Give the number of lines in the entries that contain "each". State only the count.

Supplied data section start

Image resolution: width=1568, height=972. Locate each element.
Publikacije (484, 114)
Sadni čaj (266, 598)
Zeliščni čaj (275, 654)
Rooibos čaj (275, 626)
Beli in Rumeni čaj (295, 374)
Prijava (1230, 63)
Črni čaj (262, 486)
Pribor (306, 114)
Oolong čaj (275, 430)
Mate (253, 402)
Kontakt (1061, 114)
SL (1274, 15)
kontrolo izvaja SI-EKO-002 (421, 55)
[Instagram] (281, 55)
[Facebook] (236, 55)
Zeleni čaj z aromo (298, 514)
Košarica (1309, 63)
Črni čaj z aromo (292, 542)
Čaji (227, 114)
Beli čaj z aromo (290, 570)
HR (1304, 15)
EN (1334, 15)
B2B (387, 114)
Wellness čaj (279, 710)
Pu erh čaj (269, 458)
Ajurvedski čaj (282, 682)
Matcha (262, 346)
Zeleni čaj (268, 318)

Supplied data section end
Supplied data section start

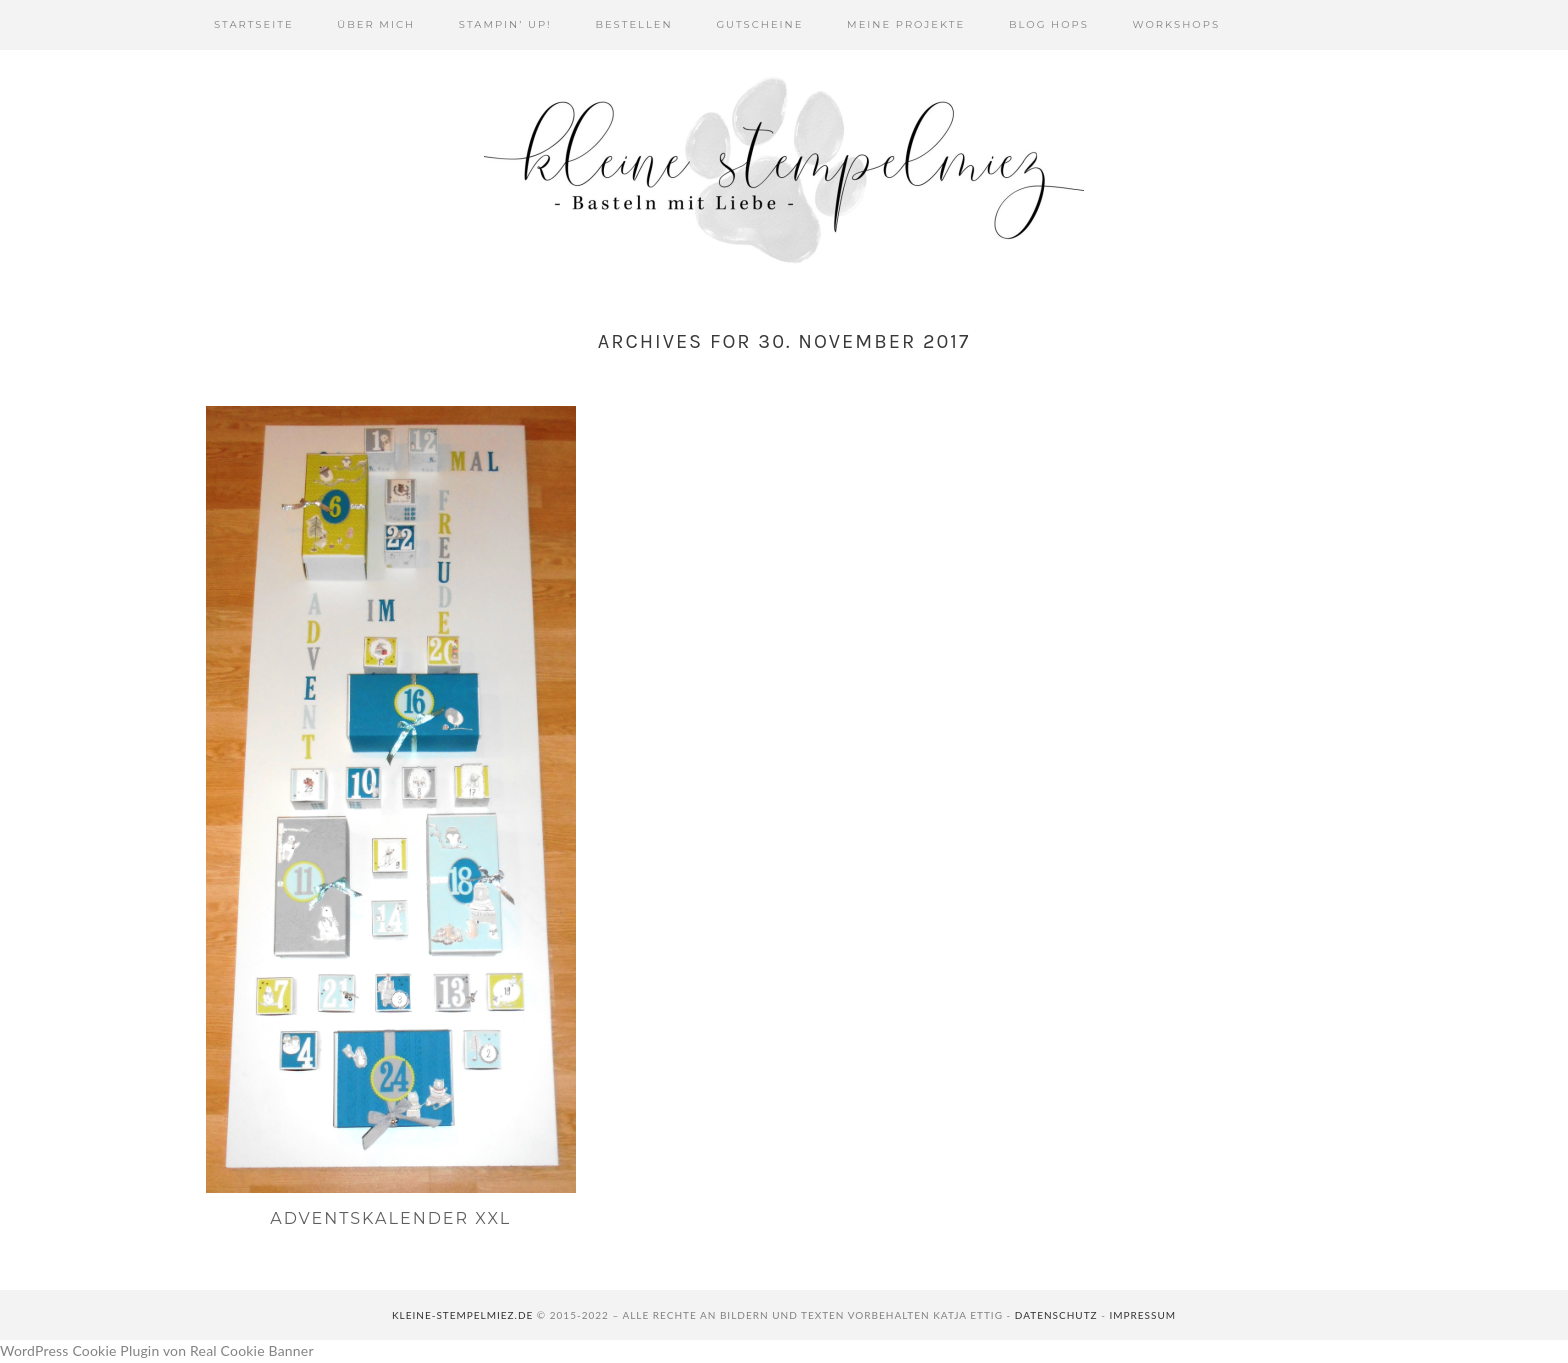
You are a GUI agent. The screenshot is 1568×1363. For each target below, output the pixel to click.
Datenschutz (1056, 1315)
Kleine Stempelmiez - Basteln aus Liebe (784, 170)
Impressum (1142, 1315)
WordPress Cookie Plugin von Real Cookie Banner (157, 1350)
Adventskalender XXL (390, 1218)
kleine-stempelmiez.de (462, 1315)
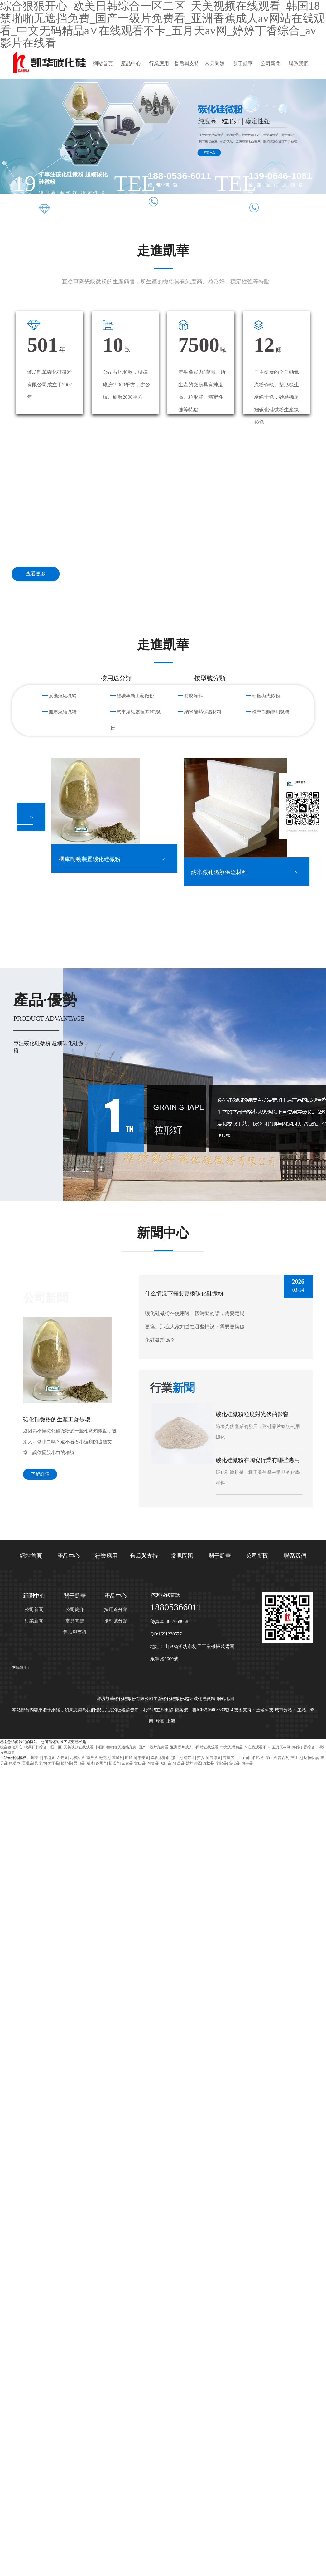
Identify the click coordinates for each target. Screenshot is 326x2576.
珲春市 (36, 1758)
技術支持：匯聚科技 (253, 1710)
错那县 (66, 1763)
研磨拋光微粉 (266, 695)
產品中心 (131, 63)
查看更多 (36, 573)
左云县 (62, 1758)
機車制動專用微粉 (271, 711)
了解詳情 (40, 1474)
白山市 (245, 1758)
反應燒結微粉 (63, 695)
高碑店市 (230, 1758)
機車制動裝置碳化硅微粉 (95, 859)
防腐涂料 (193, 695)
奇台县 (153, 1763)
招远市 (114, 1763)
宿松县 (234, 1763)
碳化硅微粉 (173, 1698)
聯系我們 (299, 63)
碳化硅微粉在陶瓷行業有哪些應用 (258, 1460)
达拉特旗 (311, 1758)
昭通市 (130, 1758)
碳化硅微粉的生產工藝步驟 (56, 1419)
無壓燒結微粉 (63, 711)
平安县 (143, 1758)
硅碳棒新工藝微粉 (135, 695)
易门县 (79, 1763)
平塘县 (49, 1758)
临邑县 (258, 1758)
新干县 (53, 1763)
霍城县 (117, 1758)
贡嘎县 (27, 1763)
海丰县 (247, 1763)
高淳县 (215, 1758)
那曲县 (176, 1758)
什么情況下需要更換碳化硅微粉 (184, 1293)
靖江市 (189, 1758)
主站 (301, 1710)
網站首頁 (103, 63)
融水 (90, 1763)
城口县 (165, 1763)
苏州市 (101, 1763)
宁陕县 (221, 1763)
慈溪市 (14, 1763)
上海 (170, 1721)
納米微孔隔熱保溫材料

Supplied data section end

_Exercise answer:_
3